Казаков разработал план больницы в стиле классической
усадьбы. Здание – с фасадом дворцового типа. Центр его составила
церковь-ротонда с двумя ордерами колонн: ионических и коринфских. Перед фасадом
и за больницей разбили парк с редкими породами деревьев. Парк переходил в сад,
который тянулся вниз до самого берега. С его высоты к реке Москве спускалась
широкая мраморная лестница. По бокам её террасами, художественной разбивкой,
располагались клумбы с цветами и лекарственными травами, оранжереи, беседки.
Две беседки замыкали парк и всю усадьбу у самой воды.
Открытие больницы состоялось двадцать второго июля
тысяча восемьсот второго года в день именин императрицы Марии Фёдоровны,
выдающейся в нашей истории покровительницы дел милосердия и
благотворительности. Поначалу мест в больнице было пятьдесят, что по тем
временам считалось очень внушительным. И уже скоро число кроватей увеличилось
вдвое и дальше неуклонно росло.
Также развивались клинические направления, множились
отделения: хирургия, акушерство и гинекология, глазное и, разумеется - терапия.
При больнице впервые стала обслуживать приходящих пациентов амбулатория,
прообраз современной поликлиники.
Через год после открытия больницы Александр
Михайлович Голицын организовал здесь же богадельню на сто человек. Чуть позже
им была открыта фельдшерская школа для детей крепостных, работавших при
больнице. В эту школу стали принимать сирот из Воспитательного дома, что на
Солянке, и она стала общегородской по своему статусу. Здесь готовился
медперсонал среднего звена для всех московских учреждений. А сколько
сирот-детей получили профессию, образование, были спасены для общества!
Все Голицыны из ветви Михайловичей принимали заботу
об этой больнице как своё дорогое дело жизни. На её обеспечение, помимо семисот
тысяч рублей, положенных в банк ещё Дмитрием Михайловичем, шёл годовой доход
также от двух родовых имений. В эту больницу и богадельню бесплатно принимались
на лечение и обеспечение все бедные люди без исключения: и российские
подданные, и иностранцы.
Затем Голицыны перенесли в главный корпус
принадлежавшее им собрание картин русских и зарубежных мастеров. Позже для него
выстроят двухэтажное здание. Это собрание станет первой в стране бесплатной
публичной галереей. В ней экспонировалось четыреста семьдесят семь работ.
Основу коллекции составили картины, купленные когда-то Дмитрием Михайловичем в
революционной Франции, когда произведения искусства массово гибли. Фактически,
он спасал их.
Прах основателя больницы Дмитрия Михайловича
захоронили в склепе больничного храма. Над ним установили надгробие,
произведение высокого искусства: мраморная скульптурная группа, состоящая из
аллегорических фигур Веры и Щедрости. Исполнил его скульптор Гордеев. В центре
был установлен бюст Голицына работы венских мастеров.
В тысяча восемьсот четырнадцатом году для знакомства
с удивительной больницей приезжал Гаврила Романович Державин. Отстояв службу в
храме, он поклонился надгробию князя Дмитрия Михайловича. И произнёс дословно:
«Таких благодетелей и в мраморе надо почитать и им поклоняться».

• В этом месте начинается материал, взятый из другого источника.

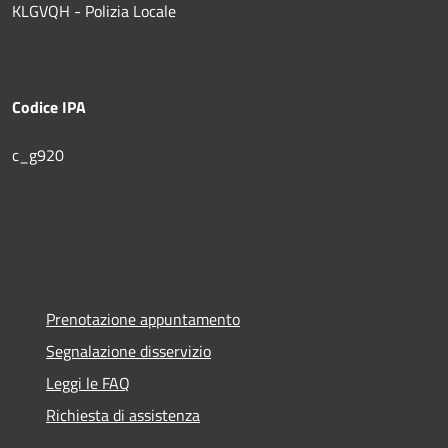
KLGVQH - Polizia Locale
Codice IPA
c_g920
Prenotazione appuntamento
Segnalazione disservizio
Leggi le FAQ
Richiesta di assistenza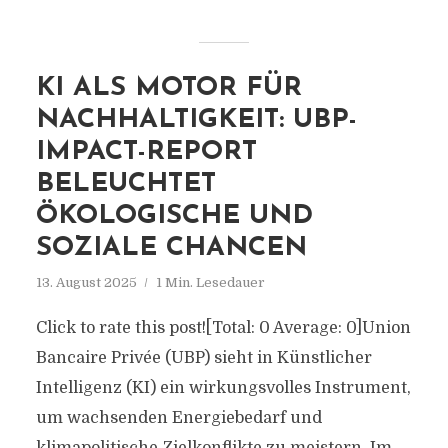
KI ALS MOTOR FÜR
NACHHALTIGKEIT: UBP-
IMPACT-REPORT
BELEUCHTET
ÖKOLOGISCHE UND
SOZIALE CHANCEN
13. August 2025
1 Min. Lesedauer
Click to rate this post![Total: 0 Average: 0]Union
Bancaire Privée (UBP) sieht in Künstlicher
Intelligenz (KI) ein wirkungsvolles Instrument,
um wachsenden Energiebedarf und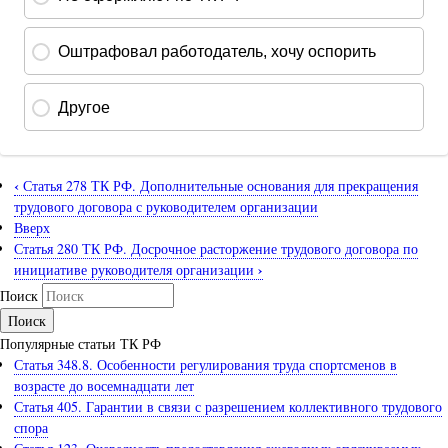
‹
Статья 278 ТК РФ. Дополнительные основания для прекращения
трудового договора с руководителем организации
Вверх
Статья 280 ТК РФ. Досрочное расторжение трудового договора по
›
инициативе руководителя организации
Поиск
Популярные статьи ТК РФ
Статья 348.8. Особенности регулирования труда спортсменов в
возрасте до восемнадцати лет
Статья 405. Гарантии в связи с разрешением коллективного трудового
спора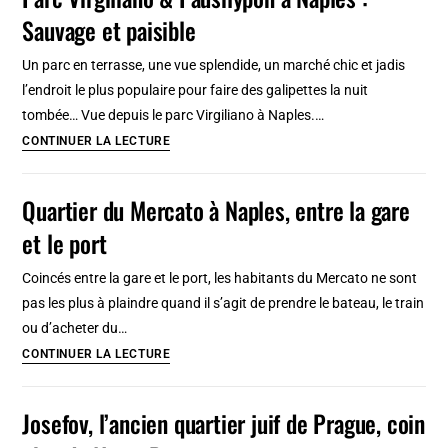
Pub,
Sauvage et paisible
concert
et
Un parc en terrasse, une vue splendide, un marché chic et jadis
DJ
l’endroit le plus populaire pour faire des galipettes la nuit
à
tombée… Vue depuis le parc Virgiliano à Naples.…
Londres
Parc
CONTINUER LA LECTURE
[Camden
Virgiliano
Town]
&
Quartier du Mercato à Naples, entre la gare
Pausilypon
et le port
à
Naples
Coincés entre la gare et le port, les habitants du Mercato ne sont
:
pas les plus à plaindre quand il s’agit de prendre le bateau, le train
Sauvage
ou d’acheter du…
et
Quartier
CONTINUER LA LECTURE
paisible
du
Mercato
Josefov, l’ancien quartier juif de Prague, coin
à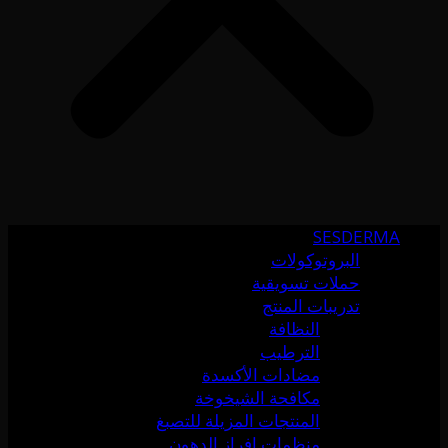
SESDERMA
البروتوكولات
حملات تسويقية
تدريبات المنتج
النظافة
الترطيب
مضادات الأكسدة
مكافحة الشيخوخة
المنتجات المزيلة للتصبغ
منظمات إفراز الدهون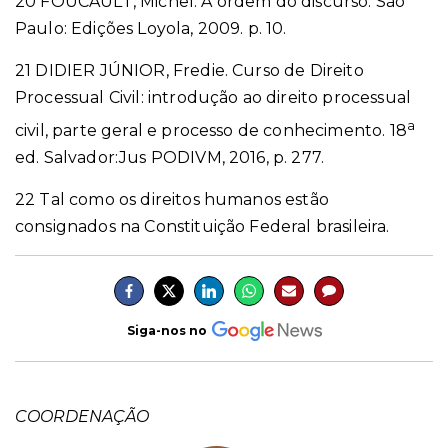
20
FOUCAULT, Michel. A ordem do discurso. São
Paulo: Edições Loyola, 2009. p. 10.
21
DIDIER JÚNIOR, Fredie. Curso de Direito
Processual Civil: introdução ao direito processual
a
civil, parte geral e processo de conhecimento. 18
ed. Salvador:Jus PODIVM, 2016, p. 277.
22
Tal como os direitos humanos estão
consignados na Constituição Federal brasileira.
Siga-nos no
COORDENAÇÃO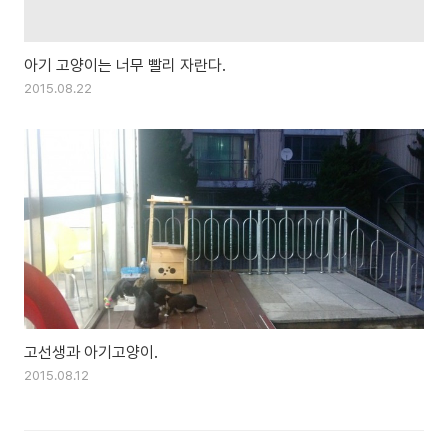
아기 고양이는 너무 빨리 자란다.
2015.08.22
고선생과 아기고양이.
2015.08.12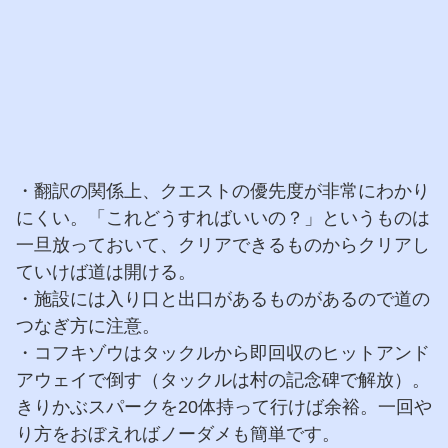
・翻訳の関係上、クエストの優先度が非常にわかり
にくい。「これどうすればいいの？」というものは
一旦放っておいて、クリアできるものからクリアし
ていけば道は開ける。
・施設には入り口と出口があるものがあるので道の
つなぎ方に注意。
・コフキゾウはタックルから即回収のヒットアンド
アウェイで倒す（タックルは村の記念碑で解放）。
きりかぶスパークを20体持って行けば余裕。一回や
り方をおぼえればノーダメも簡単です。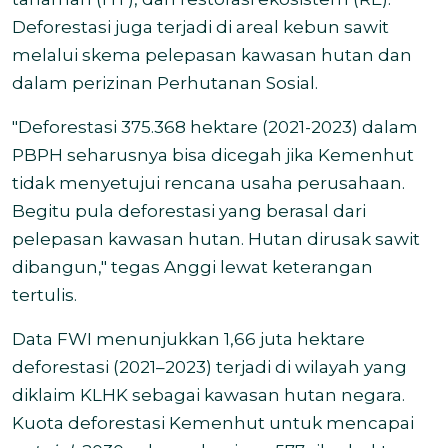
Deforestasi juga terjadi di areal kebun sawit
melalui skema pelepasan kawasan hutan dan
dalam perizinan Perhutanan Sosial.
"Deforestasi 375.368 hektare (2021-2023) dalam
PBPH seharusnya bisa dicegah jika Kemenhut
tidak menyetujui rencana usaha perusahaan.
Begitu pula deforestasi yang berasal dari
pelepasan kawasan hutan. Hutan dirusak sawit
dibangun," tegas Anggi lewat keterangan
tertulis.
Data FWI menunjukkan 1,66 juta hektare
deforestasi (2021–2023) terjadi di wilayah yang
diklaim KLHK sebagai kawasan hutan negara.
Kuota deforestasi Kemenhut untuk mencapai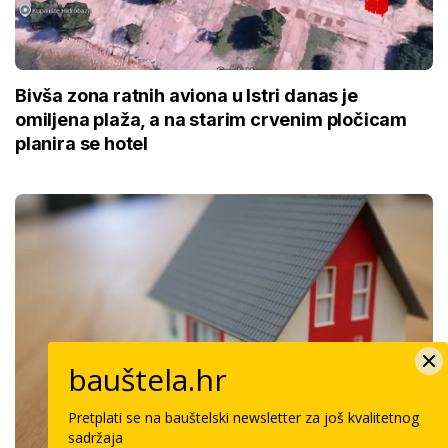
Bivša zona ratnih aviona u Istri danas je
omiljena plaža, a na starim crvenim pločicam
planira se hotel
bauštela.hr
Pretplati se na bauštelski newsletter za još kvalitetnog
sadržaja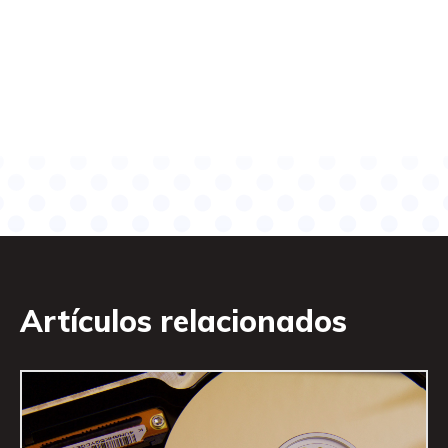
Artículos relacionados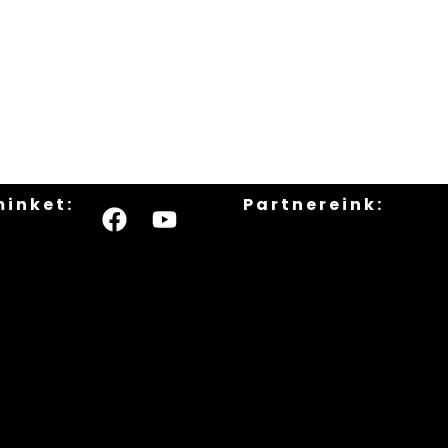
minket:
Partnereink: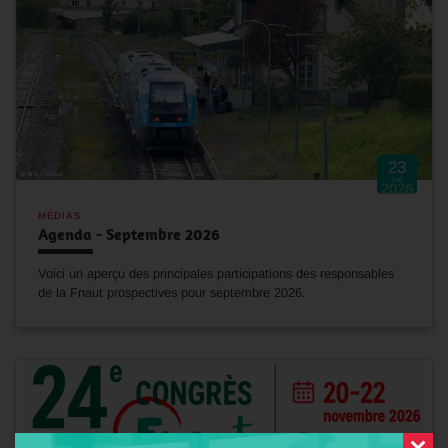
23
Juil
2026
MÉDIAS
Agenda - Septembre 2026
Voici un aperçu des principales participations des responsables
de la Fnaut prospectives pour septembre 2026.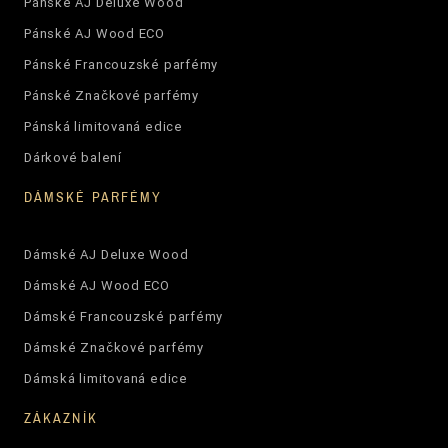
Pánské AJ Deluxe Wood
Pánské AJ Wood ECO
Pánské Francouzské parfémy
Pánské Značkové parfémy
Pánská limitovaná edice
Dárkové balení
DÁMSKÉ PARFÉMY
Dámské AJ Deluxe Wood
Dámské AJ Wood ECO
Dámské Francouzské parfémy
Dámské Značkové parfémy
Dámská limitovaná edice
ZÁKAZNÍK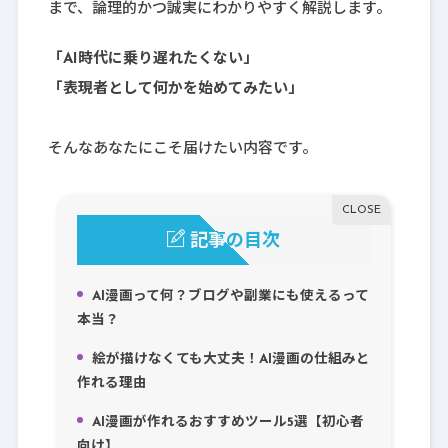
まで、論理的かつ誠実にわかりやすく解説します。
「AI時代に乗り遅れたくない」
「表現者として何かを始めてみたい」
そんなあなたにこそ届けたい内容です。
記事の目次
AI漫画って何？ブログや副業にも使えるって
1.
本当？
絵が描けなくても大丈夫！AI漫画の仕組みと
2.
作れる理由
AI漫画が作れるおすすめツール5選【初心者
3.
向け】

Со временем из этого сочетания высокого искусства,
дел милосердия и практической медицины в больнице сложилась традиционная
атмосфера: тишина и покой, уважительное обращение, сострадание, бескорыстное
служение ближним. Вот отчего так хорошо работалось здесь Бородину. В свои
частые наезды в Москву он останавливался именно здесь, у своего тестя, который
служил врачом. И жил, работал над своим великим драматическим произведением
подолгу.
Увы, советская власть уничтожила уникальнейший
больнично-художественный комплекс. Картины разворовали и распродали за бесценок
заграницу ещё в восемнадцатом году. До лестницы, клумб, оранжерей и парка дела
никому не было. Всё разрушалось, вырождалось. Храм закрыли, исковеркали.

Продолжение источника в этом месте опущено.